6.42 Percentiles and eating habits: As noted in How It Works 6.1, Georgiou and colleagues (1997) reported that college students had healthier eating habits, on average, than did those individuals who were neither college students nor college graduates. The 412 students in the study ate breakfast a mean of 4.1 times per week, with a standard deviation of 2.4. (For this exercise, again imagine that this is the entire population of interest.)

a.What is the approximate percentile for a student who eats breakfast four times per week?

b.What is the approximate percentile for a student who eats breakfast six times per week?

c.What is the approximate percentile for a student who eats breakfast twice a week?

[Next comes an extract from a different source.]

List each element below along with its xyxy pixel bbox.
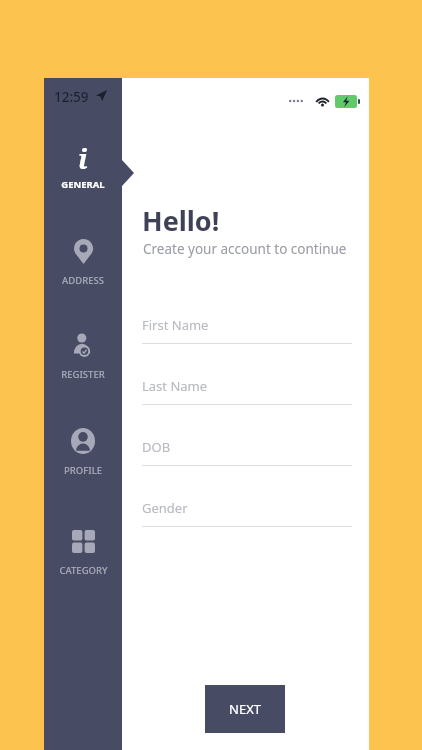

6.44 z scores and comparisons of admiration ratings: Our statistics students were asked to rate their admiration of Hillary Clinton on a scale of 1 to 7. They also were asked to rate their admiration of actor, singer, and former American Idol judge Jennifer Lopez and their admiration of tennis player Venus Williams on a scale of 1 to 7. As noted earlier, the mean rating of Clinton was 4.06, with a standard deviation of 1.70. The mean rating of Lopez was 3.72, with a standard deviation of 1.90. The mean rating of Williams was 4.58, with a standard deviation of 1.46. One of our students rated her admiration of Clinton and Williams at 5 and her admiration of Lopez at 4.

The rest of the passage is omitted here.